Social wise it does not have the same degree of attention, such as covering the mechanisms behind colonialism, views on colonialism, the changing intellectual frameworks and European intellectual relationships to the non-Western world, colonial society, and even if it covers resistance to some extent, the ideologies behind it are not except in the broadest sense. Similarly the pressure groups which drove colonialism are not much focused upon, even the economic ones, beyond the most general sense. The book’s focus is overwhelmingly an economic one, with only some small amounts on other affairs towards the final chapter. Furthermore some of its primary sources are dubiously useful: it does not take needing a primary document of the Anglo-Moroccan treaty to understand that British citizens were allowed to purchase property and reside there, or that their ability to impose tariffs was restricted! Furthermore, in placing such intense focus on the economic aspect of these operations, it leaves much less room to important cultural, political, military, etc. reasons for European expansion and colonialism. It mentions the run up for example, to the British annexation of Egypt, but little about the vital importance for the British to protect their trade routes to India and secure the Suez Canal. And while France and Britain receive attention for their expansion, other powers are much less so, although to some extent this is inevitable in the nature of their much smaller empires.

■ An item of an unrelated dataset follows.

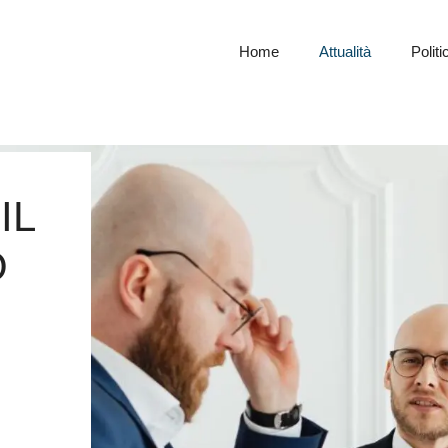
Home
Attualità
Politi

Ultimately, this is a history of colonialism, and while the elements of economic domination were important - for why colonialism developed, for its impacts, for its mechanisms, and for the consequences - even at the time they did not tell the whole picture, balanced as they were by extensive political, and cultural elements behind domination. Even more importantly, as noted above, it paints very little image of the effect upon the populations of colonized societies, and upon the long term impacts of colonialism. Given how complex the subject is, it is inevitable that there has to be a compromise, and for those interested in colonial history, late 18th and early 19th century economic and general history, the history of the industrial revolution, Latin American history which as mentioned it covers in quite some detail concerning informal imperialism and its economic development. and to some extent European political history, outside of Europe, in the same period. Although there generally is little which is truly revolutionary in the book, its well researched material, plentiful information, and thorough work makes it a useful introduction into the subject of colonialism’s economic reasonings, a good reference book, ans as a way to tie the field together for those more intensely involved in it.